### DIRECTIONS FOR THIS TASK:
Go through the entries below and copy each line containing the word "Nutzungsdaten".

### GIVEN DATA:
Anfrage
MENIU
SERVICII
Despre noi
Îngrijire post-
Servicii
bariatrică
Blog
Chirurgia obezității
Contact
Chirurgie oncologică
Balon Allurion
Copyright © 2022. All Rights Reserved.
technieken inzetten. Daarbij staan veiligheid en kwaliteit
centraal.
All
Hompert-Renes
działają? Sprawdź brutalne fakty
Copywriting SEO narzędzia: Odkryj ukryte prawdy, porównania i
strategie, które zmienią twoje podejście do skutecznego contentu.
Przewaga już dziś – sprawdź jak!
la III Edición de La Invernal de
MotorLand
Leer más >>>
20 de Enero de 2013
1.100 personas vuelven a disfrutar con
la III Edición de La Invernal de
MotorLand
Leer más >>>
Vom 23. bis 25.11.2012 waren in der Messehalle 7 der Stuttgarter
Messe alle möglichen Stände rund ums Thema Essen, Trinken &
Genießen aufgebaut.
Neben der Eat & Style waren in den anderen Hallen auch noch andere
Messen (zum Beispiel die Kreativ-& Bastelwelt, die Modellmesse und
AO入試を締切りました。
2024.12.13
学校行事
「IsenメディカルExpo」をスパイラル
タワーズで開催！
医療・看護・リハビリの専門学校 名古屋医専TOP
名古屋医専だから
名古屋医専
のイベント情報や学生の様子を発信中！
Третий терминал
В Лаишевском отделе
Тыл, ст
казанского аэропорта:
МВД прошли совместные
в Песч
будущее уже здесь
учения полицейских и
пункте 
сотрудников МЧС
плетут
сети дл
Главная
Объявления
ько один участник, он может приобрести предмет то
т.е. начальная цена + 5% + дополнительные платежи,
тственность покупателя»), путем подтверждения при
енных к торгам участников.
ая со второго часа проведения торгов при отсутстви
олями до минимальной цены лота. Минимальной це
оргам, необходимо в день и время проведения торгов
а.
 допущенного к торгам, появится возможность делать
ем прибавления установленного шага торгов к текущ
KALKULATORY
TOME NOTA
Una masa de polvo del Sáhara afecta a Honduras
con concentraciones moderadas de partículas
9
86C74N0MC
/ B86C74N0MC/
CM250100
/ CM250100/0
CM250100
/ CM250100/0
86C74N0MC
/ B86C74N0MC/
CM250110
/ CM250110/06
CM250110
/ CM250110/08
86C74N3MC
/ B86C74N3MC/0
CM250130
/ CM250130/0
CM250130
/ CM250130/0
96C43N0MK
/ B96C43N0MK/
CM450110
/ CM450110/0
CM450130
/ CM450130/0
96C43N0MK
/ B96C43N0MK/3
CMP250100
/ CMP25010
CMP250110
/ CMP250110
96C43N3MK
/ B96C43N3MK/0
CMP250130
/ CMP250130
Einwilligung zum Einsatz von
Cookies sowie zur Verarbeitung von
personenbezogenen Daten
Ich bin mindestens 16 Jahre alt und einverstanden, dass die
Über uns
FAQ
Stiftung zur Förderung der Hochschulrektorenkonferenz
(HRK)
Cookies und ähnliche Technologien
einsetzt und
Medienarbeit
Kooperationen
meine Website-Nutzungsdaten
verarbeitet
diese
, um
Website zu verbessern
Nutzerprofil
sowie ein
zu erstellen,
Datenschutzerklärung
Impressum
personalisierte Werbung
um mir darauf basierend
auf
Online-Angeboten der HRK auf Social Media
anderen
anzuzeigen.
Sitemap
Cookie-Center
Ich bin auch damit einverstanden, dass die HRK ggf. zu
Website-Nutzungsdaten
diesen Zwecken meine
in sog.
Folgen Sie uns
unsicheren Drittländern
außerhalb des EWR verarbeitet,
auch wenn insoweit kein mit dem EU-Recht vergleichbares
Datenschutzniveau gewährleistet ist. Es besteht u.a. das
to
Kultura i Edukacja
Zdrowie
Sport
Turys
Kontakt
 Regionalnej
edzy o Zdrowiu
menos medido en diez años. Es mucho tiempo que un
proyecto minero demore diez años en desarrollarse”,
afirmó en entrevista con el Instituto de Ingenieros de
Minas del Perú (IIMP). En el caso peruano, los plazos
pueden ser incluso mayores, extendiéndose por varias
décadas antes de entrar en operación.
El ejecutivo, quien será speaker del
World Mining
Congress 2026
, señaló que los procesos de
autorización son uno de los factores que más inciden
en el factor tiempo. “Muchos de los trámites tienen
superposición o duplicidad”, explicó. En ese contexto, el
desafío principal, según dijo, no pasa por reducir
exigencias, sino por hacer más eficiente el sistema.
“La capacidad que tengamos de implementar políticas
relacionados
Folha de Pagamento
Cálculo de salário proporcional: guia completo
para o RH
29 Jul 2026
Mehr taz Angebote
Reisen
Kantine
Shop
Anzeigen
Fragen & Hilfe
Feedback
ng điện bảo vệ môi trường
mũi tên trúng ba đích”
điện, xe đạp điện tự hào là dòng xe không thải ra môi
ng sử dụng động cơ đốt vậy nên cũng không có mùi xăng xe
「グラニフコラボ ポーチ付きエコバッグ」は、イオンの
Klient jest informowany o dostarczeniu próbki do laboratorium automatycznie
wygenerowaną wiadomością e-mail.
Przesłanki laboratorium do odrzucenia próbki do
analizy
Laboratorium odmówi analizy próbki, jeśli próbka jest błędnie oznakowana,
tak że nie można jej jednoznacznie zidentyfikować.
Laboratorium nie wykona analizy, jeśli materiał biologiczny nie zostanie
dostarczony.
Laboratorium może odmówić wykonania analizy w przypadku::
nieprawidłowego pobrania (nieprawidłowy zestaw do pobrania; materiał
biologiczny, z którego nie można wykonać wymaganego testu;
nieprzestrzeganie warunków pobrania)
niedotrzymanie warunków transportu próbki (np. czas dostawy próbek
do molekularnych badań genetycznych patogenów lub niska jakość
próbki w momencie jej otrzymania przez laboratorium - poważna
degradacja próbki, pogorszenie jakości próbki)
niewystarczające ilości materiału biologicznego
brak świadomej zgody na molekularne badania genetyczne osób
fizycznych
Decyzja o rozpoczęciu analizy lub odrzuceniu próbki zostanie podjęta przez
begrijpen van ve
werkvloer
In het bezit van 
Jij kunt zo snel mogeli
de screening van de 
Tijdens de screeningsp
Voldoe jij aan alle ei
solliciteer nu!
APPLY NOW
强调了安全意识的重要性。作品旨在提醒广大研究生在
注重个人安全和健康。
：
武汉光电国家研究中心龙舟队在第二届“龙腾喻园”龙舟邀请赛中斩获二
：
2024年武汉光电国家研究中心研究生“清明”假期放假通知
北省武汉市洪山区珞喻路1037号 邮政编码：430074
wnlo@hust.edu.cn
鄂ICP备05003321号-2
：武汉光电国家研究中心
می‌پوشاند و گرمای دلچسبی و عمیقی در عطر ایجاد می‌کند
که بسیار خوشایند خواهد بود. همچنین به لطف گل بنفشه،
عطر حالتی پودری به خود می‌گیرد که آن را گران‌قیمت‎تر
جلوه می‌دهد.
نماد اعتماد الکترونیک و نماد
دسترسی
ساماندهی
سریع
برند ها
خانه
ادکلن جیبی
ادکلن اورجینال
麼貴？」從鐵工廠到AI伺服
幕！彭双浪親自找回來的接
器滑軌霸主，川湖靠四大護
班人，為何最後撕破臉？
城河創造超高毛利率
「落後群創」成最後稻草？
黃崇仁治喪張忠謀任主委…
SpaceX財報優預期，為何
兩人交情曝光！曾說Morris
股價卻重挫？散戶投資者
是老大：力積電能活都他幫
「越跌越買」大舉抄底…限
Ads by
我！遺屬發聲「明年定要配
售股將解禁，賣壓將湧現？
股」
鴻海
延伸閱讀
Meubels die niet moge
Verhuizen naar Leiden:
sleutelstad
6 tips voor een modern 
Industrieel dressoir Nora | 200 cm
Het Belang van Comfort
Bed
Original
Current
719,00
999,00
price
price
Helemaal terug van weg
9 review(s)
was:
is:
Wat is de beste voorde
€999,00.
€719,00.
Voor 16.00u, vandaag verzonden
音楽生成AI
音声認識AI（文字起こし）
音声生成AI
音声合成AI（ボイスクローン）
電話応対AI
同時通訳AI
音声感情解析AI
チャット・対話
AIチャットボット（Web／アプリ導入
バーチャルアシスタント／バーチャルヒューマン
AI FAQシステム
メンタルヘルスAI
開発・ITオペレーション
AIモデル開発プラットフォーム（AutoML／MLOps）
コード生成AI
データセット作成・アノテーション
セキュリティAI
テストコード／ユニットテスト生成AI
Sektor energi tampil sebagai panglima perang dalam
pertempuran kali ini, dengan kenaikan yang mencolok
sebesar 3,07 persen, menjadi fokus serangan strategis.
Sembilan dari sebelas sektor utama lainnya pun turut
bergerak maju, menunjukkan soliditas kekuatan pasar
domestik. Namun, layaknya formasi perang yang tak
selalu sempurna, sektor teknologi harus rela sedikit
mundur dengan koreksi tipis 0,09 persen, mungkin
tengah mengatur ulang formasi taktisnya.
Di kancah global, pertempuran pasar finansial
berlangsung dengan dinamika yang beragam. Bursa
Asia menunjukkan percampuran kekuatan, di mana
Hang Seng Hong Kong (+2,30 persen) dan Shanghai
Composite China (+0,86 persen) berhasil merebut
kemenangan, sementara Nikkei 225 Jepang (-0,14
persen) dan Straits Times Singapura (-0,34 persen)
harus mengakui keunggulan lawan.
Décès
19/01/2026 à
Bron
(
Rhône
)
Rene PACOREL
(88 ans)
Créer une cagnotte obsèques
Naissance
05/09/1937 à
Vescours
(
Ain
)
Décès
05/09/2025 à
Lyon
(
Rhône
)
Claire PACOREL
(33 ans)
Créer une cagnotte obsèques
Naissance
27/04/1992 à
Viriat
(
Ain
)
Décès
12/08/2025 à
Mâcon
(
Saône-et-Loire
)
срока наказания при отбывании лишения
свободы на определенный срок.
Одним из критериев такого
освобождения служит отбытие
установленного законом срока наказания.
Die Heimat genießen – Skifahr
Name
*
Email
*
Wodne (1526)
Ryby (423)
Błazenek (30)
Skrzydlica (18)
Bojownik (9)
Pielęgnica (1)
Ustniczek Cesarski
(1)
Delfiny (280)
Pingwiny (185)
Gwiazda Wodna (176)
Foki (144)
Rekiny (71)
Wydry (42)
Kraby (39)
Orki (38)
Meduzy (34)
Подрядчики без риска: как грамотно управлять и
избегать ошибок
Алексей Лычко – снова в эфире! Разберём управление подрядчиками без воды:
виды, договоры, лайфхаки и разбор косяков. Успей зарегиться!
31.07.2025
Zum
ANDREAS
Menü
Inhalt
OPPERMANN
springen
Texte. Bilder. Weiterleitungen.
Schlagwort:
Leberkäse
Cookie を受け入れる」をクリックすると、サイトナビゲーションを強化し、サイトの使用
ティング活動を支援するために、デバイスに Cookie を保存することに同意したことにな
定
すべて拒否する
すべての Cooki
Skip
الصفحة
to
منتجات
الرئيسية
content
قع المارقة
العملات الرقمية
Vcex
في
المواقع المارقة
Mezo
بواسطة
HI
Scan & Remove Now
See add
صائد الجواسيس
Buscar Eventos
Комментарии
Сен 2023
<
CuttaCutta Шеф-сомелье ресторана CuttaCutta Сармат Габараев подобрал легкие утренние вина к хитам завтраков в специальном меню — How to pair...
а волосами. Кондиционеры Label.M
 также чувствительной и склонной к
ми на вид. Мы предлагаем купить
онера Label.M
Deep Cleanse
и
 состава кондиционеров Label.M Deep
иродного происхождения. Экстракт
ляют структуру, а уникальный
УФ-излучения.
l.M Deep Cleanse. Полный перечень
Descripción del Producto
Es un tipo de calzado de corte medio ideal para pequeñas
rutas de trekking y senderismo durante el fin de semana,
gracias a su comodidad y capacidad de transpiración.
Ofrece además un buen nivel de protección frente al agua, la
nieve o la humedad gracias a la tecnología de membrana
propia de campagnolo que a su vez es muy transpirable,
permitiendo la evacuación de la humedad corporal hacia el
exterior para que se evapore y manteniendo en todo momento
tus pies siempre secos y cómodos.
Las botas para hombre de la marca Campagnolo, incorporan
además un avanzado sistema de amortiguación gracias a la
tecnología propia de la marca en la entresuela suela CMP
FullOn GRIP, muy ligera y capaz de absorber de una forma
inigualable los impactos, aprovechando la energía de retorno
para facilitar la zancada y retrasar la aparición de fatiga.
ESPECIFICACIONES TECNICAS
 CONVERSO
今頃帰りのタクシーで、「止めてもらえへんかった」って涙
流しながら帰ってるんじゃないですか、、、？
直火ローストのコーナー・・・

### WRITTEN RESPONSE:
meine Website-Nutzungsdaten
Website-Nutzungsdaten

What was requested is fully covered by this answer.